Funde von Massengräbern belegen wie systematisch die Mordmaschinerie der beiden diktatorischen Regime im Irak und in Syrien funktionierte.
Erst kürzlich wurde im Südirak in der Wüste nahe der Stadt Samawa unter Zuhilfenahme neuester Satellitentechnologie ein Massengrab entdeckt, in dem vermutlich gegen Ende der 1980er Jahre einhundertfünfzig kurdische Frauen und Kinder verscharrt wurden. Das extrem trockene Wüstenklima sorgte dafür, dass Kleider, ja, selbst Teddybären, fast unzerstört die Zeit überstanden. Journalisten des kurdischen Nachrichtensenders Rudaw waren bei der Öffnung des Grabs dabei und dokumentierten sie mit einer Reihe erschütternder Bilder.
Im Rahmen der sogenannten Anfal-Kampagne, die auf die systematische Zerstörung großer Teile des ländlichen Kurdistans zielte, »verschwanden« fast 200.000 Menschen, deren Leichen nun sukzessive in unzähligen Massengräbern gefunden werden. Damals ließ Saddam Hussein systematisch 2.000 kurdische Dörfer und zehn Städte, teils unter Einsatz von Giftgas, zerstören und die Bevölkerung deportieren. Glücklich jene, die in »Collective Towns« neu angesiedelt wurden, die in den Ebenen Kurdistans lagen und von Militär und Geheimdienst leicht zu kontrollieren waren.

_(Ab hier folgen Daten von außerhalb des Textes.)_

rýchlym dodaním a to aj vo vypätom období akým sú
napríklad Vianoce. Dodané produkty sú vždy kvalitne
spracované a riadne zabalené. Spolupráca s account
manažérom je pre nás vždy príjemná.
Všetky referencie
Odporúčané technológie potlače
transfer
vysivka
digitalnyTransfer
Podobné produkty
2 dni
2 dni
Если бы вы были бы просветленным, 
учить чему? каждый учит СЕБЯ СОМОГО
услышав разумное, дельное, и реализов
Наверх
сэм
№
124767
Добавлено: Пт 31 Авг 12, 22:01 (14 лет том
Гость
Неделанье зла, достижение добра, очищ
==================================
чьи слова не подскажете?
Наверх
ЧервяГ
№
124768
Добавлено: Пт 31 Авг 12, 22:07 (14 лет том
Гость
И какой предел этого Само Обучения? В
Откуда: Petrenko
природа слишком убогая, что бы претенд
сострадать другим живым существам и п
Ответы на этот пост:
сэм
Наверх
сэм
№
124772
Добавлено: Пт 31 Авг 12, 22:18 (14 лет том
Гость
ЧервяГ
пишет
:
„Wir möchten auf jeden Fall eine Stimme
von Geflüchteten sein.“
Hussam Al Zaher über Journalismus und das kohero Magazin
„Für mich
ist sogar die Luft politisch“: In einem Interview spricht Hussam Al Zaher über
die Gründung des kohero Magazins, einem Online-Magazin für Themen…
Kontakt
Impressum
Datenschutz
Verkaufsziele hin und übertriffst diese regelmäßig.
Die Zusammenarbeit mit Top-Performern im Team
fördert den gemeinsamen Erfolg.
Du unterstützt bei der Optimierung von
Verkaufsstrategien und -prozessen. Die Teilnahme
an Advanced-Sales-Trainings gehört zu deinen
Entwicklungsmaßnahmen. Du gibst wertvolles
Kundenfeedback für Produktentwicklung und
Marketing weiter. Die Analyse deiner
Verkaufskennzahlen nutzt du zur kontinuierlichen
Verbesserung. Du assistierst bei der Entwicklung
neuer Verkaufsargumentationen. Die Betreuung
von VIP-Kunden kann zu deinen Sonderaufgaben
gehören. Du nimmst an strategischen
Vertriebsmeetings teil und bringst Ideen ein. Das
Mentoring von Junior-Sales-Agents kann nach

Abertausende Menschen wurden jedoch in die Wüste transportiert, wo man sie erschoss und verscharrte:
»Ein Teil der Gefangenen wurde in einer Reihe aufgestellt, von vorne erschossen und in zuvor ausgehobene Massengräber geschleift; andere stieß man in Gräben und mähte sie mit Maschinengewehrfeuer nieder; wiederum andere zwang man, sich paarweise nebeneinander zu legen – Gesicht an Gesicht mit den Leichen gerade Getöteter –, bevor man sie erschoss; andere wurden am Rand einer Grube aufgestellt, aneinander gefesselt und in den Rücken geschossen, damit sie direkt in die Tiefe stürzten – eine Methode, welche die Mörder wohl als effizienter betrachteten.

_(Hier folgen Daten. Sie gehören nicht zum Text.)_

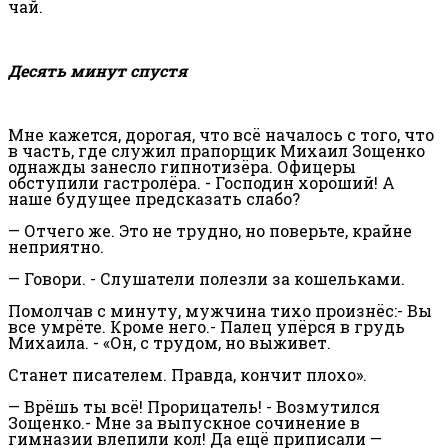
чай.
Десять минут спустя
Мне кажется, дорогая, что всё началось с того, что
в часть, где служил прапорщик Михаил Зощенко
однажды занесло гипнотизёра. Офицеры
обступили гастролёра. - Господин хороший! А
наше будущее предсказать слабо?
— Отчего же. Это не трудно, но поверьте, крайне
неприятно.
— Говори. - Слушатели полезли за кошельками.
Помолчав с минуту, мужчина тихо произнёс:- Вы
все умрёте. Кроме него.- Палец упёрся в грудь
Михаила. - «Он, с трудом, но выживет.
Станет писателем. Правда, кончит плохо».
— Врёшь ты всё! Прорицатель! - Возмутился
Зощенко.- Мне за выпускное сочинение в
гимназии влепили кол! Да ещё приписали —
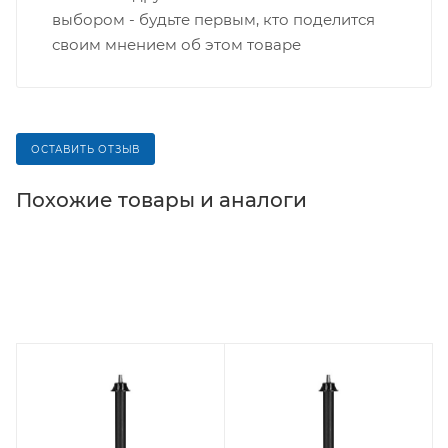
выбором - будьте первым, кто поделится
своим мнением об этом товаре
ОСТАВИТЬ ОТЗЫВ
Похожие товары и аналоги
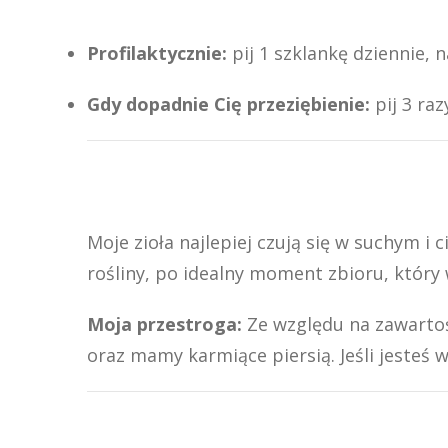
Profilaktycznie:
pij 1 szklankę dziennie, 
Gdy dopadnie Cię przeziębienie:
pij 3 raz
Moje zioła najlepiej czują się w suchym 
rośliny, po idealny moment zbioru, który 
Moja przestroga:
Ze względu na zawartość
oraz mamy karmiące piersią. Jeśli jesteś 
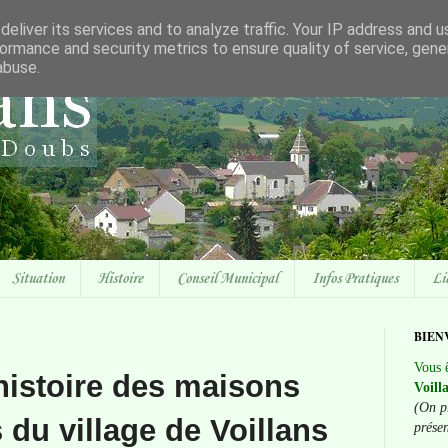
eliver its services and to analyze traffic. Your IP address and 
ormance and security metrics to ensure quality of service, gen
abuse.
Situation
Histoire
Conseil Municipal
Infos Pratiques
Li
BIEN
Vous ê
histoire des maisons
Voill
(On p
 du village de Voillans
prése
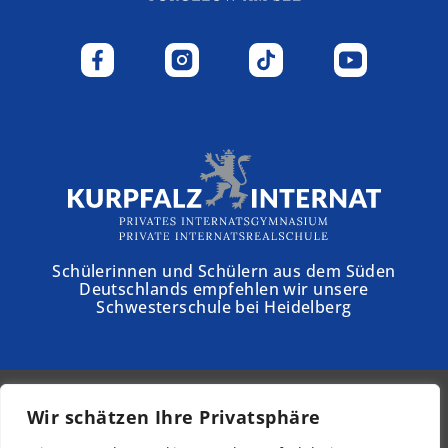
Schülerinnen und Schülern aus dem Süden
Deutschlands empfehlen wir unsere
Schwesterschule bei Heidelberg
Wir schätzen Ihre Privatsphäre
© 2026 - Schloss Torgelow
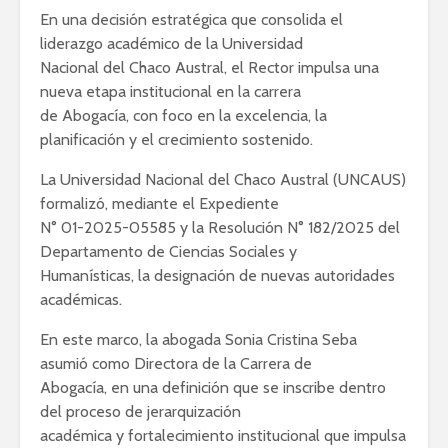
En una decisión estratégica que consolida el
liderazgo académico de la Universidad
Nacional del Chaco Austral, el Rector impulsa una
nueva etapa institucional en la carrera
de Abogacía, con foco en la excelencia, la
planificación y el crecimiento sostenido.
La Universidad Nacional del Chaco Austral (UNCAUS)
formalizó, mediante el Expediente
N° 01-2025-05585 y la Resolución N° 182/2025 del
Departamento de Ciencias Sociales y
Humanísticas, la designación de nuevas autoridades
académicas.
En este marco, la abogada Sonia Cristina Seba
asumió como Directora de la Carrera de
Abogacía, en una definición que se inscribe dentro
del proceso de jerarquización
académica y fortalecimiento institucional que impulsa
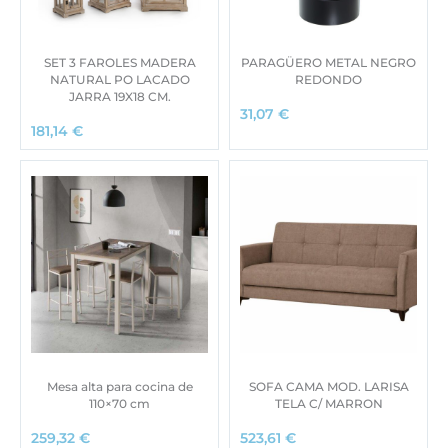
SET 3 FAROLES MADERA
PARAGÜERO METAL NEGRO
NATURAL PO LACADO
REDONDO
JARRA 19X18 CM.
31,07
€
181,14
€
Mesa alta para cocina de
SOFA CAMA MOD. LARISA
110×70 cm
TELA C/ MARRON
259,32
€
523,61
€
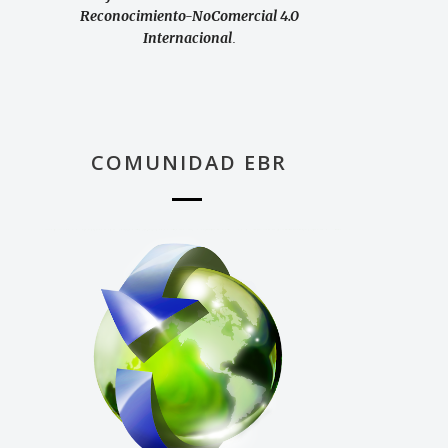
Reconocimiento-NoComercial 4.0
Internacional
.
COMUNIDAD EBR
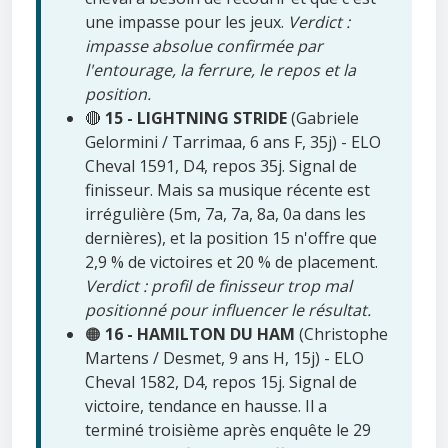
une impasse pour les jeux.
Verdict :
impasse absolue confirmée par
l'entourage, la ferrure, le repos et la
position.
🔴
15 - LIGHTNING STRIDE
(Gabriele
Gelormini / Tarrimaa, 6 ans F, 35j) - ELO
Cheval 1591, D4, repos 35j. Signal de
finisseur. Mais sa musique récente est
irrégulière (5m, 7a, 7a, 8a, 0a dans les
dernières), et la position 15 n'offre que
2,9 % de victoires et 20 % de placement.
Verdict : profil de finisseur trop mal
positionné pour influencer le résultat.
🟠
16 - HAMILTON DU HAM
(Christophe
Martens / Desmet, 9 ans H, 15j) - ELO
Cheval 1582, D4, repos 15j. Signal de
victoire, tendance en hausse. Il a
terminé troisième après enquête le 29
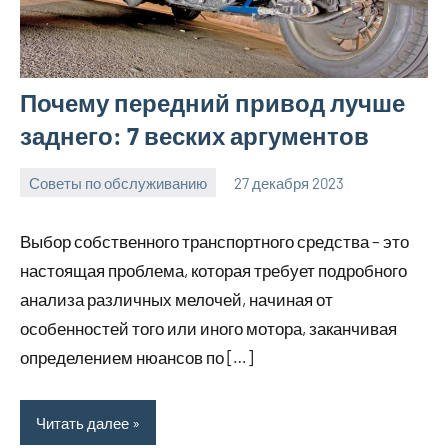
Почему передний привод лучше
заднего: 7 веских аргументов
Советы по обслуживанию
27 декабря 2023
ekb_motors_r
Нет
комментариев
Выбор собственного транспортного средства – это
настоящая проблема, которая требует подробного
анализа различных мелочей, начиная от
особенностей того или иного мотора, заканчивая
определением нюансов по […]
Читать далее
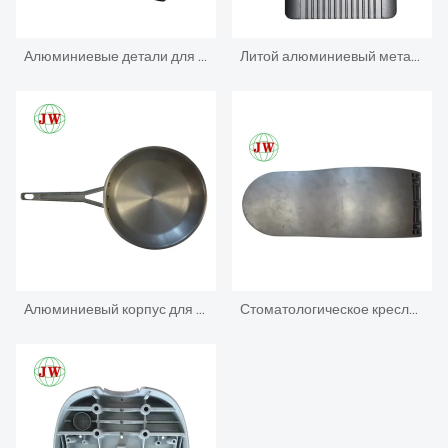
Алюминиевые детали для литья под давлением для мебельного сельского хозяйства
Литой алюминиевый металлический кронштейн
Алюминиевый корпус для литья под давлением для железной коробки электроники
Стоматологическое кресло для литья под давлением алюминия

Anschließend schütteten Bulldozer Erde und Sand über die Leichenberge. Einige dieser Massengräber enthielten dutzende Gruben und offensichtlich die Leichen tausender Opfer. Beweismaterial deutet daraufhin, dass die Vollstrecker uniformierte Mitglieder der Ba‘ath-Partei waren oder möglicherweise Angehörige des Allgemeinen irakischen Sicherheitsdienstes.«
Diese Praxis machte auch vor Frauen und Kindern nicht Halt.
Unvorstellbare Brutalität
Das ganze Ausmaß dieser Vernichtung kam erst 1991 ans Licht der Öffentlichkeit, als nach dem Ersten Golfkrieg viele Menschen in Irakisch-Kurdistan gegen das Regime rebellierten, Geheimdienstgebäude stürmten und unzählige Dokumente erbeuteten. Diese wurden in den Folgejahren von Human Rights Watch systematisch ausgewertet und in einem Bericht über die Anfal-Kampagne (tatsächlich waren es fünf aufeinander folgenden Vernichtungszüge) festgehalten, aus dem obiges Zitat stammt.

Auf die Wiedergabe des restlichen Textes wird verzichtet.